Mui’s diluted EPS for 2016 is $1.91 per share, and 34 cents per share for 2017. The significant drop in 2017 comes from trying to include some cyclicality, Mui said.
“As 2016 wraps up and management provides guidance, that will be revised to something closer to what management says,” Mui said.
He expects CBRE to report revenue of $13.09 billion for 2016, and to drop to $12.86 billion in 2017.
Mui decreased his fair value estimate for CBRE stock to $37 from $40 per share given the outlook of short-term performance and investment activity. Morningstar defines fair value estimate as the analyst’s estimate of what the stock is worth.
While the consolidation does favor larger players, it also means that the business is experiencing fee pressures.
“As commercial real estate continues to be institutionalized, we find that the fees assigned to property sales are being reduced as clients grow larger and carry more weight in spreading around business among a few key firms,” said J.P. Morgan analyst Anthony Paolone in a report on Nov. 28.

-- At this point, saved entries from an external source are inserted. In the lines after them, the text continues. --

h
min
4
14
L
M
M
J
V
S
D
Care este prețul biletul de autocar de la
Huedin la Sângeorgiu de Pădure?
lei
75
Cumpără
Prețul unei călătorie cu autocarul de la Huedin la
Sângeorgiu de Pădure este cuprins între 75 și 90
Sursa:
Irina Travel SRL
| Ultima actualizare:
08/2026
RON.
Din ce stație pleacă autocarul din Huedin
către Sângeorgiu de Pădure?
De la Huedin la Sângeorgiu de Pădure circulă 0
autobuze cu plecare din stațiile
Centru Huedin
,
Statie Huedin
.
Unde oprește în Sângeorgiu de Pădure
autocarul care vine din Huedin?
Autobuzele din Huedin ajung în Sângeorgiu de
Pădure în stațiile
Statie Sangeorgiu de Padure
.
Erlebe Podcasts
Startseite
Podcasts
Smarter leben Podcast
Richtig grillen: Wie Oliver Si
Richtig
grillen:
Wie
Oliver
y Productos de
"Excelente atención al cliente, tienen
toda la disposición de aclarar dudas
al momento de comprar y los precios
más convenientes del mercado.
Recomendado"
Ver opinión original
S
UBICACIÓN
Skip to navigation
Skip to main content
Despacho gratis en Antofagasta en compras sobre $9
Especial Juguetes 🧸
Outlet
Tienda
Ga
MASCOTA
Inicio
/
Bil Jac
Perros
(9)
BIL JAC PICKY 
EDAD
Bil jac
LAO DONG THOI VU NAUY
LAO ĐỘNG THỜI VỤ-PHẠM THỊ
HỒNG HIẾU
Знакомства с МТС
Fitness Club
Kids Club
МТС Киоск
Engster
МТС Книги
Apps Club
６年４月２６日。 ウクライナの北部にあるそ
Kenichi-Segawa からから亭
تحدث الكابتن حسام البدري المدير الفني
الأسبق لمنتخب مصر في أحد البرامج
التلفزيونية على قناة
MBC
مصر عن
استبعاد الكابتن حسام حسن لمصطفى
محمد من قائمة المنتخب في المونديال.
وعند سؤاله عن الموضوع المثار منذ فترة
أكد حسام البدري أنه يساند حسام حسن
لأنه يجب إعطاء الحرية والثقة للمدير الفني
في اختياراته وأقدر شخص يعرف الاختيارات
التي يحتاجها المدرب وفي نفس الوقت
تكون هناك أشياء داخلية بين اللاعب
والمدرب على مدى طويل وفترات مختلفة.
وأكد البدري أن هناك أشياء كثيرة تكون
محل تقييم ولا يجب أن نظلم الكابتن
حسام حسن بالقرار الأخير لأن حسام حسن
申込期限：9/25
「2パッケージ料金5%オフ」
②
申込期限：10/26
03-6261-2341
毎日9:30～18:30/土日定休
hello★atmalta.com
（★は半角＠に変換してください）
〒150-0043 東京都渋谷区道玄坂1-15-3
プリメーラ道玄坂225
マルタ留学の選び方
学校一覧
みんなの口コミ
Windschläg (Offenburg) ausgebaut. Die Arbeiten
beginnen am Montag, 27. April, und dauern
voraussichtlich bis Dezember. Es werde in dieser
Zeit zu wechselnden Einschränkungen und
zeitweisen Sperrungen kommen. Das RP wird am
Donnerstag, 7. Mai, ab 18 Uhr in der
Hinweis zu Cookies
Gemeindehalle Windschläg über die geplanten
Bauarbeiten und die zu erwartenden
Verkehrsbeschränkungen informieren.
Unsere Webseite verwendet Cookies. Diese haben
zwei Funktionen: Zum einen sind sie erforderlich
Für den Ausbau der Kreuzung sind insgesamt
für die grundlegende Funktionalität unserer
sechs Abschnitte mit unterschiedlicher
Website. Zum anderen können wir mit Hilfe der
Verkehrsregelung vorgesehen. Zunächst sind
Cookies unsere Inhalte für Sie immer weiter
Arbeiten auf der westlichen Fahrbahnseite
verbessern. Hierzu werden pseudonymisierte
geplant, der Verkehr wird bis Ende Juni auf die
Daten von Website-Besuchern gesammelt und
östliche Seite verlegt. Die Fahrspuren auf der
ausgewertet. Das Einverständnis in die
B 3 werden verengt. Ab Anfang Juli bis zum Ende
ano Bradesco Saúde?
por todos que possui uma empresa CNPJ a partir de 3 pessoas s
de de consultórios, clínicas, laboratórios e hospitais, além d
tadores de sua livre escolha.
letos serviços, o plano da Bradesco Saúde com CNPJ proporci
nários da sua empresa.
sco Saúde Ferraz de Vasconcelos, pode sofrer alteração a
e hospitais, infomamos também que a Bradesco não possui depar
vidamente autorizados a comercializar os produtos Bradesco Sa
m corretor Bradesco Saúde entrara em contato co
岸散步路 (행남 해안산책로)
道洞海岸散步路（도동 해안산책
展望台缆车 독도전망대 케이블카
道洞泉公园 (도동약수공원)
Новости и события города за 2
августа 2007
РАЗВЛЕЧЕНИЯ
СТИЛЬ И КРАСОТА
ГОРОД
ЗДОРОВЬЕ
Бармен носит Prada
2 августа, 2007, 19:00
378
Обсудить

That, and the ramped-up investment in systems and technology is exerting pressure that will last for the foreseeable future, Paolone said. His price target for CBRE is $36, up from $35 previously.
Sulentic said CBRE has added a range of consultative and data capability to its advisory and transaction services for occupiers, a service which is also offered to Global Workplace Solutions clients.
“We’re seeing very good results, and we’re counting on those results to be a big part of the future of that business,” Sulentic said.
Dobell of William Blair said he believes CBRE is still in the “early innings” of being able to secure material contract wins as current/future clients — particularly legacy clients of Global Workplace Solutions — move from one-off transactions to multi-service and multi-geographic market contracts, in a report dated Dec. 5.
Dobell’s 52-week price target is between $23 and $38.